Rabbrividii nel mio maglioncino, stringendo le dita attorno all'elastico morbido dei polsini e, mentre mi affrettavo ad abbandonare quel vialetto di terra battuta, mi chiesi distrattamente cosa mi avesse spinta a farlo. Cosa mi avesse fatto credere di dover tornare in quel posto, saltando senza remore la lezione di francese. Eppure, quando le mie scarpe incontrarono il terreno morbido e instabile, e le mie caviglie furono solleticate dai fili d'erba, ci misi un solo istante a individuarlo.

Alexander Case, lo stronzo che si era preso gioco di me, se ne stava ancora seduto su quel tavolino, con i piedi piantati sulla panca e la mano destra infilata tra i capelli. Sempre con una sorta d'indifferenza per ciò che lo circondava, sempre con quell'aria stanca e annoiata. Almeno a giudicare dalla posa che aveva assunto, con gli avambracci appoggiati alle ginocchia e i riccioli scuri che ricadevano sulla sua fronte. Non mi sarei lasciata intenerire da quel dettaglio, però.

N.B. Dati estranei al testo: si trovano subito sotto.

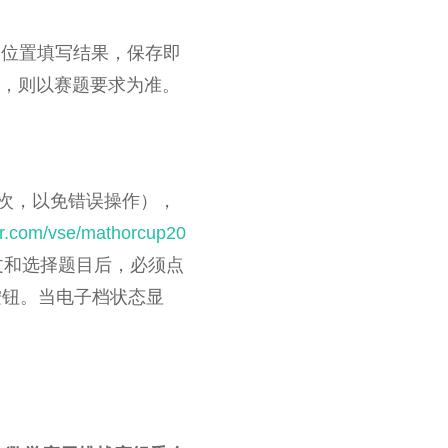
的位置填写结果，保存即
求，则以赛题要求为准。
次，以免错误操作），
kr.com/vse/mathorcup20
文和选择题目后，必须点
按钮。当电子档状态显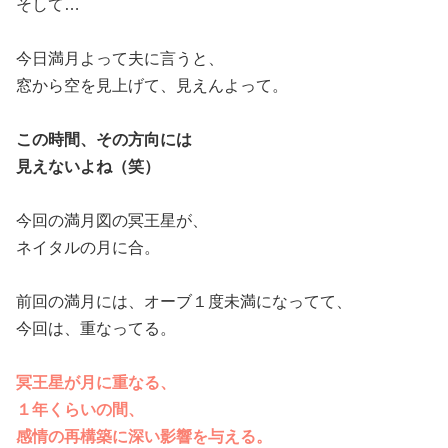
そして…
今日満月よって夫に言うと、
窓から空を見上げて、見えんよって。
この時間、その方向には
見えないよね（笑）
今回の満月図の冥王星が、
ネイタルの月に合。
前回の満月には、オーブ１度未満になってて、
今回は、重なってる。
冥王星が月に重なる、
１年くらいの間、
感情の再構築に深い影響を与える。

Iniziai a marciare verso di lui, mentre i tasselli di ciò che avrei voluto dirgli s'incastravano in modo sbagliato nella mia mente: perché diavolo mi hai presa in giro? Perché diavolo non mi hai detto che fosse casa tua? Cosa diavolo è successo, quando eravamo in quella stanza? Perché diavolo mi hai cercata oggi?

Tutte domande legittime che però dimenticai quando sollevò il capo. Mi osservò sfilare nella sua direzione, con le labbra pinzate tra indice e pollice, mentre il suo viso rimaneva indecifrabile. L'unica certezza era che non sembrava affatto sorpreso di vedermi lì. E forse io, a quel punto, mi sentii un tantino meno idiota a essere tornata in mensa per parlare con lui.

«Carina casa tua... mmh» iniziai. Stavo per aggiungere il suo nome, facendogli notare che ormai sapevo chi fosse, quando realizzai che forse non volevo dargli quella soddisfazione.

«Alex» completò lui. Spense una sigaretta che non avevo notato nel posacenere alla sua destra, prima di tornare a guardarmi. «Ti ringrazio, Cassandra Reed».

Piegai di poco il capo con uno sguardo infastidito. Lui non si era minimamente posto il problema di nascondere quanto sapesse su di me.

«E posso sapere cosa stavamo festeggiando ieri?» chiesi con tono polemico. La mia combattività era messa a dura prova dal fatto che stessi letteralmente gelando, ma mi limitai ad incrociare le braccia al petto. Non mi sarei tirata indietro.